Balanced Multi-modal Federated Learning via Cross-Modal Infiltration
Yunfeng Fan, Wenchao Xu, Haozhao Wang, Jiaqi Zhu, Song Guo
TL;DR
This work tackles modality imbalance in multimodal federated learning by introducing FedCMI, a cross-modal infiltration framework that transfers knowledge from the global dominant modality to weaker modalities while preserving local modality exploitation. A two-projector architecture (Self-Projector and Infiltration Projector) paired with a shared classifier enables coexistence of modality-specific and cross-modal knowledge, and a proximal term mitigates input heterogeneity in FL. The authors further introduce class-wise temperature adaptation to reduce class-level bias during distillation, improving per-class performance across clients.

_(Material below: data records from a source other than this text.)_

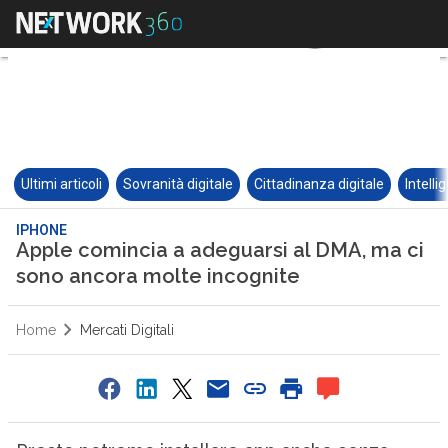
Ultimi articoli
Sovranità digitale
Cittadinanza digitale
Intelli
IPHONE
Apple comincia a adeguarsi al DMA, ma ci
sono ancora molte incognite
Home
Mercati Digitali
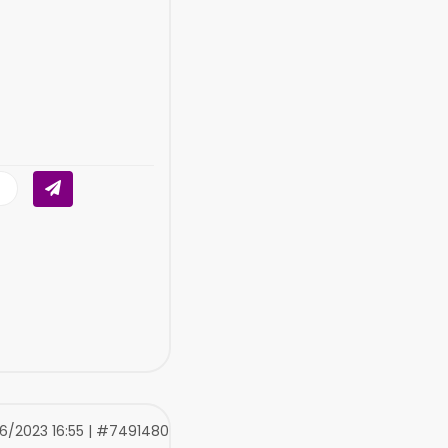
6/2023 16:55 | #7491480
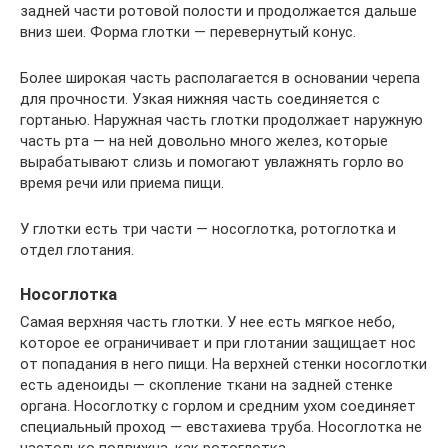
задней части ротовой полости и продолжается дальше
вниз шеи. Форма глотки — перевернутый конус.
Более широкая часть располагается в основании черепа
для прочности. Узкая нижняя часть соединяется с
гортанью. Наружная часть глотки продолжает наружную
часть рта — на ней довольно много желез, которые
вырабатывают слизь и помогают увлажнять горло во
время речи или приема пищи.
У глотки есть три части — носоглотка, ротоглотка и
отдел глотания.
Носоглотка
Самая верхняя часть глотки. У нее есть мягкое небо,
которое ее ограничивает и при глотании защищает нос
от попадания в него пищи. На верхней стенки носоглотки
есть аденоиды — скопление ткани на задней стенке
органа. Носоглотку с горлом и средним ухом соединяет
специальный проход — евстахиева труба. Носоглотка не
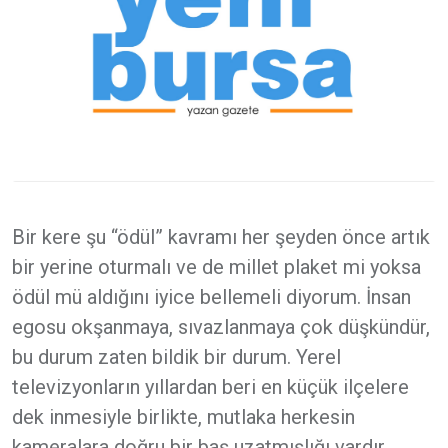
Bir kere şu “ödül” kavramı her şeyden önce artık
bir yerine oturmalı ve de millet plaket mi yoksa
ödül mü aldığını iyice bellemeli diyorum. İnsan
egosu okşanmaya, sıvazlanmaya çok düşkündür,
bu durum zaten bildik bir durum. Yerel
televizyonların yıllardan beri en küçük ilçelere
dek inmesiyle birlikte, mutlaka herkesin
kameralara doğru bir baş uzatmışlığı vardır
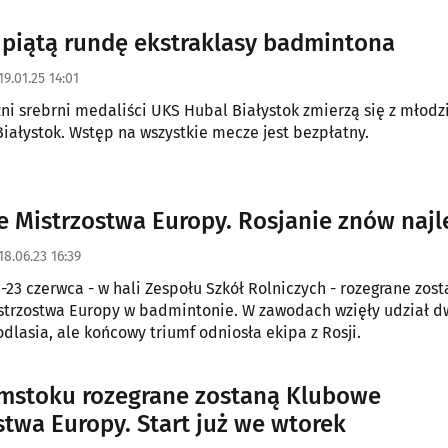
 piątą rundę ekstraklasy badmintona
19.01.25 14:01
ni srebrni medaliści UKS Hubal Białystok zmierzą się z młodz
ałystok. Wstęp na wszystkie mecze jest bezpłatny.
 Mistrzostwa Europy. Rosjanie znów najl
18.06.23 16:39
-23 czerwca - w hali Zespołu Szkół Rolniczych - rozegrane zost
trzostwa Europy w badmintonie. W zawodach wzięły udział d
odlasia, ale końcowy triumf odniosła ekipa z Rosji.
mstoku rozegrane zostaną Klubowe
stwa Europy. Start już we wtorek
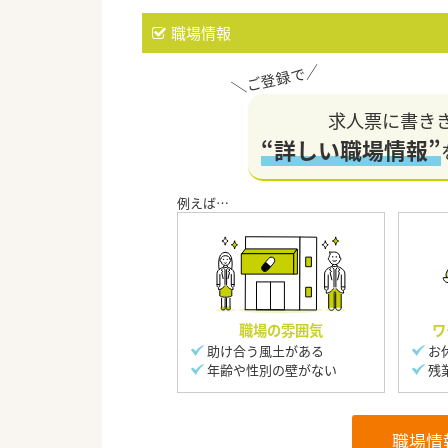
職場情報
求人票に書き
“詳しい職場情報”
職場の雰囲気
ワ
助け合う風土がある
お
年齢や性別の壁がない
残
職場情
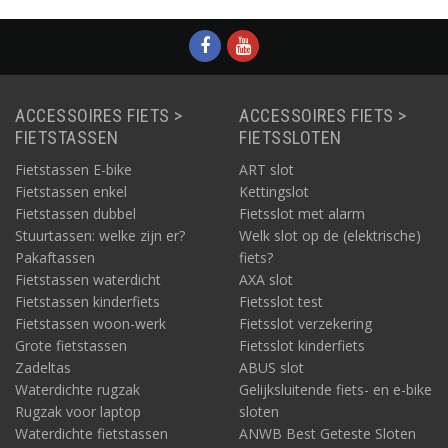
ACCESSOIRES FIETS >
ACCESSOIRES FIETS >
FIETSTASSEN
FIETSSLOTEN
Fietstassen E-bike
ART slot
Fietstassen enkel
Kettingslot
Fietstassen dubbel
Fietsslot met alarm
Stuurtassen: welke zijn er?
Welk slot op de (elektrische)
Pakaftassen
fiets?
Fietstassen waterdicht
AXA slot
Fietstassen kinderfiets
Fietsslot test
Fietstassen woon-werk
Fietsslot verzekering
Grote fietstassen
Fietsslot kinderfiets
Zadeltas
ABUS slot
Waterdichte rugzak
Gelijksluitende fiets- en e-bike
Rugzak voor laptop
sloten
Waterdichte fietstassen
ANWB Best Geteste Sloten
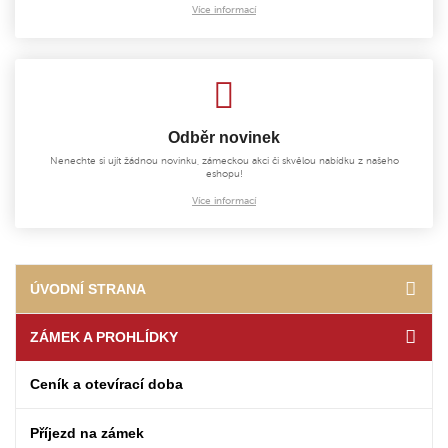
Více informací
Odběr novinek
Nenechte si ujít žádnou novinku, zámeckou akci či skvělou nabídku z našeho
eshopu!
Více informací
ÚVODNÍ STRANA
ZÁMEK A PROHLÍDKY
Ceník a otevírací doba
Příjezd na zámek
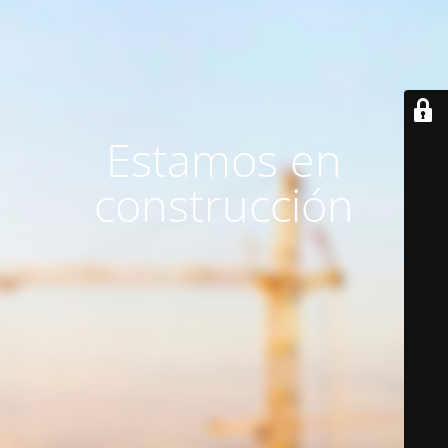
Estamos en
construcción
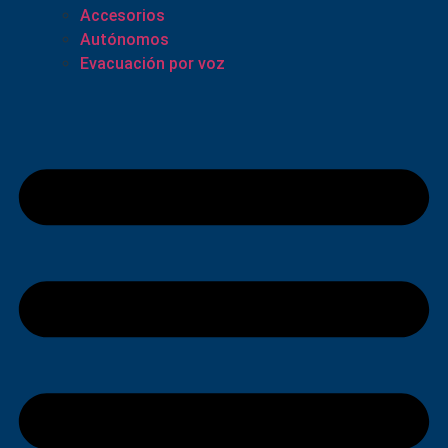
Accesorios
Autónomos
Evacuación por voz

Empirical results on CREMA-D, AVE, and CrisisMMD show significant gains over unimodal FL baselines and existing MFL approaches under both statistical and modality-heterogeneity settings, demonstrating the framework’s effectiveness and scalability in real-world multimodal distributed learning.
Abstract
Federated learning (FL) underpins advancements in privacy-preserving distributed computing by collaboratively training neural networks without exposing clients' raw data. Current FL paradigms primarily focus on uni-modal data, while exploiting the knowledge from distributed multimodal data remains largely unexplored. Existing multimodal FL (MFL) solutions are mainly designed for statistical or modality heterogeneity from the input side, however, have yet to solve the fundamental issue,"modality imbalance", in distributed conditions, which can lead to inadequate information exploitation and heterogeneous knowledge aggregation on different modalities.In this paper, we propose a novel Cross-Modal Infiltration Federated Learning (FedCMI) framework that effectively alleviates modality imbalance and knowledge heterogeneity via knowledge transfer from the global dominant modality. To avoid the loss of information in the weak modality due to merely imitating the behavior of dominant modality, we design the two-projector module to integrate the knowledge from dominant modality while still promoting the local feature exploitation of weak modality. In addition, we introduce a class-wise temperature adaptation scheme to achieve fair performance across different classes. Extensive experiments over popular datasets are conducted and give us a gratifying confirmation of the proposed framework for fully exploring the information of each modality in MFL.